EXCERPTED RECORDS.
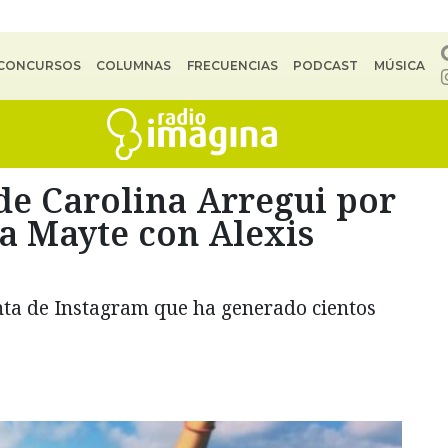
CONCURSOS
COLUMNAS
FRECUENCIAS
PODCAST
MÚSICA
de Carolina Arregui por
ja Mayte con Alexis
nta de Instagram que ha generado cientos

TASK STATEMENT. From the line with "FRECUENCIAS" to the last line of the material, give every line again exactly, and only those lines.

OUTPUT OF THE TASK.
FRECUENCIAS
PODCAST
MÚSICA
de Carolina Arregui por
ja Mayte con Alexis
nta de Instagram que ha generado cientos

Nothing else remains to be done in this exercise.